April 10, 2008
Ok, so...the truth is we just. don't. know. We really and truly don't, and my confidence in my own guess yesterday is pretty much non-existent right now, and hey! Guess what! We go back in eight weeks for another ultrasound. We will...hold off on all the shopping until then. Yes.
I wasn't letting the guessing game continue to mean, honest -- in fact I wish I had time to update yesterday and throw up my hands and admit that hell, you could ALL BE RIGHT at this point, especially when some of the comments starting getting a tad...graphic with the descriptions of my poor child's bizness, oh my heavens to betsy ross, and then I felt bad because everybody thought I was holding back on Some Definitive Answer and...
...uh. We don't know what it is. At all.
I am sad that I am still calling it an it, because for a couple hours yesterday it was a he, my new baby boy, my second son, oh my goodness I am going to have a house chock full of boys. And while I did feel this tiny twinge of "oh, wow, so no daughter for me," within five minutes I was at a WHOOP WHOOP level of excitement because in case you haven't noticed, BOYS ARE SO TOTALLY THE AWESOME.
The thing is, though, that we really don't know, because the ultrasound was far from conclusive, even live and in-person. We saw something... protuberance-like. Ish. Since I've had in my head for weeks now that I'm having a boy, I immediately identified it as boy parts. My doctor said that would be his guess too, but admitted that at 12 weeks and change, everybody really looks kind of the same down there.
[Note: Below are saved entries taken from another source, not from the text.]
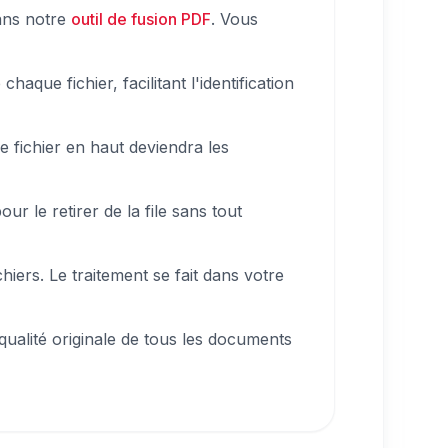
dans notre
outil de fusion PDF
. Vous
aque fichier, facilitant l'identification
e fichier en haut deviendra les
ur le retirer de la file sans tout
ers. Le traitement se fait dans votre
ualité originale de tous les documents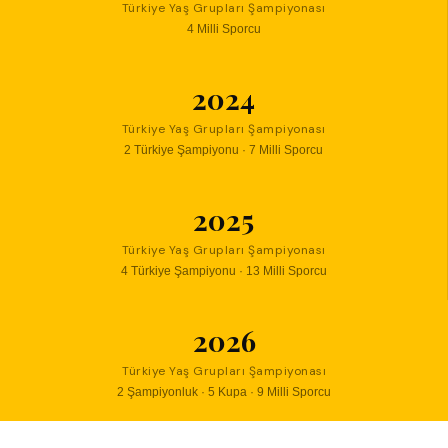
Türkiye Yaş Grupları Şampiyonası
4 Milli Sporcu
2024
Türkiye Yaş Grupları Şampiyonası
2 Türkiye Şampiyonu · 7 Milli Sporcu
2025
Türkiye Yaş Grupları Şampiyonası
4 Türkiye Şampiyonu · 13 Milli Sporcu
2026
Türkiye Yaş Grupları Şampiyonası
2 Şampiyonluk · 5 Kupa · 9 Milli Sporcu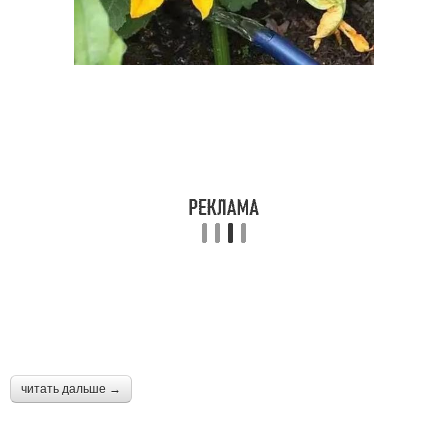
читать дальше →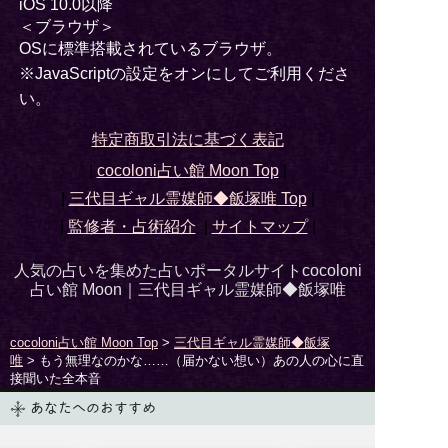
iOS 10.0以降
＜ブラウザ＞
OSに標準搭載されているブラウザ。
※JavaScriptの設定をオンにしてご利用くださ
い。
特定商取引法に基づく表記
|
cocoloni占い館 Moon Top
|
|
三代目ギャル霊媒師◆飯塚唯
Top
|
|
監修者・占術紹介
|
サイトマップ
|
人気の占いを集めた占いポータルサイトcocoloni
占い館 Moon｜
三代目ギャル霊媒師◆飯塚唯
cocoloni占い館 Moon Top
>
三代目ギャル霊媒師◆飯塚
唯
> もう無理なのかな……（届かない想い）あの人の心に直
接聞いた全本音
あなたへのおすすめ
And indeed, once I came home and started really staring at the pictures, the protuberance started to look not quite as...obvious as I once thought it was, and then Google entered into it and oh hell, this is 100% totally inconclusive, no matter how much squinting and head-cocking I do.
I learned, by the way, that baby girls do indeed have a fairly pronounced protuberance of their own at this age, and that first-trimester gender prediction is all about something called "the angle of the dangle." Seriously.
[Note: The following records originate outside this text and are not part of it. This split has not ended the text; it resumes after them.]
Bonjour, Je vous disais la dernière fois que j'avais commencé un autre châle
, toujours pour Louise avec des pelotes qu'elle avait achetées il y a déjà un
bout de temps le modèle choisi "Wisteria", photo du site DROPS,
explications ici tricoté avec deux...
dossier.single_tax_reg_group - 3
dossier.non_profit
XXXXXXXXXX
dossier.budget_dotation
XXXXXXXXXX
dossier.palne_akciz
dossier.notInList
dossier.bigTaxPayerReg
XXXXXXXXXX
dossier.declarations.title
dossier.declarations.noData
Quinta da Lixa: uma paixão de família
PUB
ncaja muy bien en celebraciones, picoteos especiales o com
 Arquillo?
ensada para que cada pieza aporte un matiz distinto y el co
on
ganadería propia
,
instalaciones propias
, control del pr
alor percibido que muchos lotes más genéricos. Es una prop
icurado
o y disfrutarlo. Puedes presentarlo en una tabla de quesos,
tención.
Apparently, the best way to guess at the sex is using a profile view of the bits (as opposed to the full-on crotch shot that we have) and...assess the angle of the...nubby things. Okay then! So the fact that I clearly saw nubby things means nothing. Fine.
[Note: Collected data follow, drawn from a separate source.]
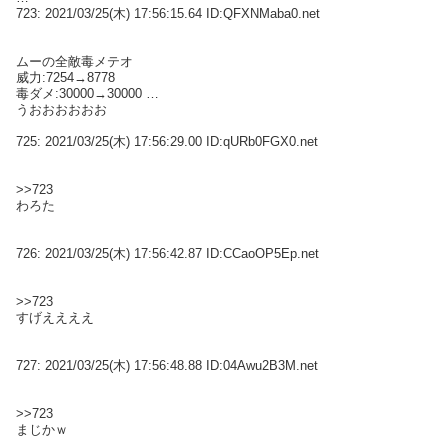
723:
2021/03/25(木) 17:56:15.64 ID:QFXNMaba0.net
ムーの全敵毒メテオ
威力:7254→8778
毒ダメ:30000→30000
うおおおおおお
725:
2021/03/25(木) 17:56:29.00 ID:qURb0FGX0.net
>>723
わろた
726:
2021/03/25(木) 17:56:42.87 ID:CCaoOP5Ep.net
>>723
すげええええ
727:
2021/03/25(木) 17:56:48.88 ID:04Awu2B3M.net
>>723
まじかｗ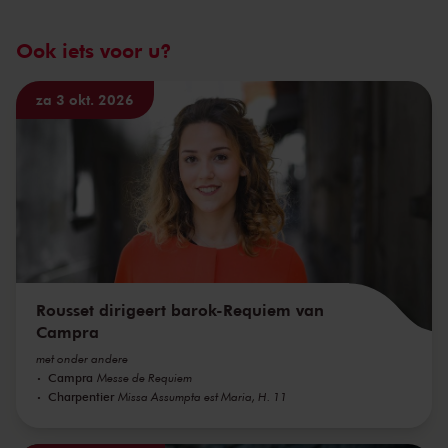
Ook iets voor u?
za 3 okt. 2026
Rousset dirigeert barok-Requiem van
Campra
met onder andere
Campra
Messe de Requiem
Charpentier
Missa Assumpta est Maria, H. 11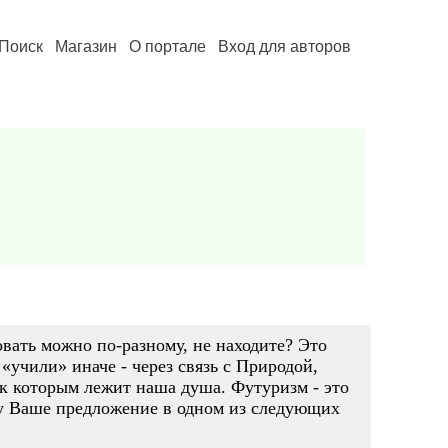
Поиск
Магазин
О портале
Вход для авторов
вать можно по-разному, не находите? Это
«учили» иначе - через связь с Природой,
 к которым лежит наша душа. Футуризм - это
ажу Ваше предложение в одном из следующих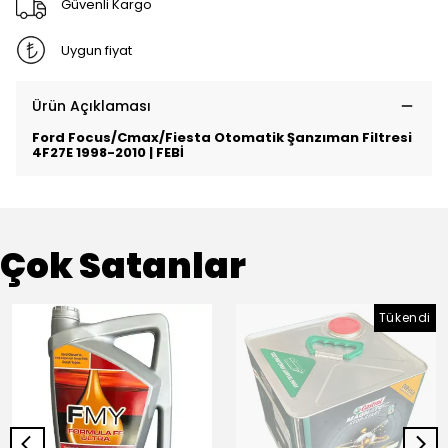
Güvenli Kargo
Uygun fiyat
Ürün Açıklaması
Ford Focus/Cmax/Fiesta Otomatik Şanzıman Filtresi
4F27E
1998-2010 | FEBİ
Çok Satanlar
Tükendi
I really didn't see the three lines so many of you picked up in the first photo -- and my doctor thought there was a chance we were getting some umbilical cord interference on that one, and was basing his guess more on the second photo. But to me, that one suggests nothing more than your typical first-trimester not-quite-yet-developed bits-of-androgyny.
(OH MY GOD WHEN IS SHE GOING TO STOP TALKING ABOUT THIS?)
(POOR FREAKING KID. IS TOTALLY GOING TO SPEND HIS/HER ADOLESCENCE POSTING ANGRY RANTS ABOUT HIS/HER MOTHER ON YOUSPACEMYTUBEBOOK.COM.)
(LEAVE MY GENITALS ALOOOOOOONE! I AM A HUMAN BEING! I HATE YOU!)
So. That's...probably way more words about this subject than were really necessary. I have (obviously) decided to skip the whole surprise thing about the sex of this baby, mostly because it felt really, REALLY great to know yesterday, however temporary and possibly wrong it was. (And honestly, if it's a boy I will so totally NOT be surprised at all, no matter how long we wait, and at this point a girl would shock the living daylights out of me at 20 weeks just as much as it would at 40.)
The important thing, blah blah blah, of course, is that the baby 1) is present and accounted for, 2) developing appropriately, 3) passed the nuchal translucency scan with flying colors. I could not possibly be happier or more excited right now, no matter what is ultimately going on between the legs. Who cares! It's a BABY. Which is kind of the WHOLE POINT.
PS Jason still thinks it's a girl. I think we need to put some money or diamond pendants on this. Just to make it interesting.